Archives des mots-clefs : Canal Nord

Entretien avec Marwan Mohammed (partie 2)


Durée : 6’55

« La parole permet le conflit ».

Le parti-pris de Sylvie Coren pour la réalisation de B5S a été … de ne pas en avoir. Laisser venir les mots, les situations sans jugement de valeur, c’est ce que le film donne à voir et surtout à entendre. Encore faut-il vouloir entendre. Si pour Carmen cela va de soi, cela n’a pas été aussi simple pour une partie du public.

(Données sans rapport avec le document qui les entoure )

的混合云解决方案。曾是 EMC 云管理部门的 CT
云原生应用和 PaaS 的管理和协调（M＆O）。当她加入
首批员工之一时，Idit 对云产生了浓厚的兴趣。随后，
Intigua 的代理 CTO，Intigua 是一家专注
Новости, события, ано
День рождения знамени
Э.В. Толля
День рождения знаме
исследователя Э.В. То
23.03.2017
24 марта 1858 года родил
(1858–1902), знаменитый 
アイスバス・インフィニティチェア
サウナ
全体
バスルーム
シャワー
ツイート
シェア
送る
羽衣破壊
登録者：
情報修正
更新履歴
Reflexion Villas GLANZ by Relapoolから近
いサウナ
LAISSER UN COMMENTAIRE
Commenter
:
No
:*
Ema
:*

Certaines paroles ont besoin d’être accompagnées, il faut quelque fois guider le spectateur pour l’aider à aller au delà du sens strict des mots, pour donner du sens et dépasser la peur qu’engendre certains discours.

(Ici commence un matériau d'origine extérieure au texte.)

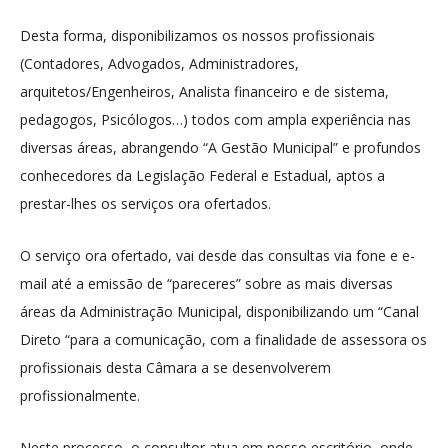
Desta forma, disponibilizamos os nossos profissionais
(Contadores, Advogados, Administradores,
arquitetos/Engenheiros, Analista financeiro e de sistema,
pedagogos, Psicólogos…) todos com ampla experiência nas
diversas áreas, abrangendo “A Gestão Municipal” e profundos
conhecedores da Legislação Federal e Estadual, aptos a
prestar-lhes os serviços ora ofertados.
O serviço ora ofertado, vai desde das consultas via fone e e-
mail até a emissão de “pareceres” sobre as mais diversas
áreas da Administração Municipal, disponibilizando um “Canal
Direto “para a comunicação, com a finalidade de assessora os
profissionais desta Câmara a se desenvolverem
profissionalmente.
Neste processo, o consultor atua em nosso escritório, onde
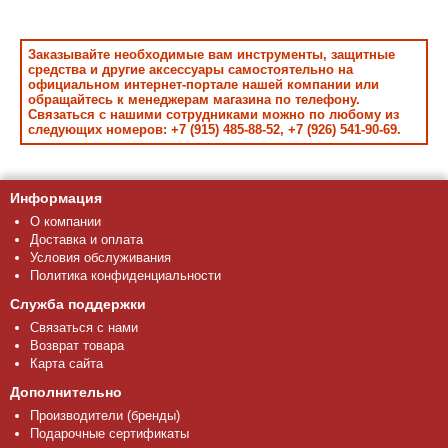
Заказывайте необходимые вам инструменты, защитные
средства и другие аксессуары самостоятельно на
официальном интернет-портале нашей компании или
обращайтесь к менеджерам магазина по телефону.
Связаться с нашими сотрудниками можно по любому из
следующих номеров: +7 (915) 485-88-52, +7 (926) 541-90-69.
Информация
О компании
Доставка и оплата
Условия обслуживания
Политика конфиденциальности
Служба поддержки
Связаться с нами
Возврат товара
Карта сайта
Дополнительно
Производители (бренды)
Подарочные сертификаты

Sans cette volonté d’écouter on ne peut espérer comprendre et ce qu’on ne comprend pas nous fait peur, c’est simple et c’est de ce terreau que se nourrissent les totalitarismes.

C’est ce que suggère MM quand il dit qu’en démocratie on ne peut imaginer avoir peur d’une parole;

C’est vrai la parole a ce pouvoir de faire peur, mais lorsqu’elle est libre elle est signe de démocratie.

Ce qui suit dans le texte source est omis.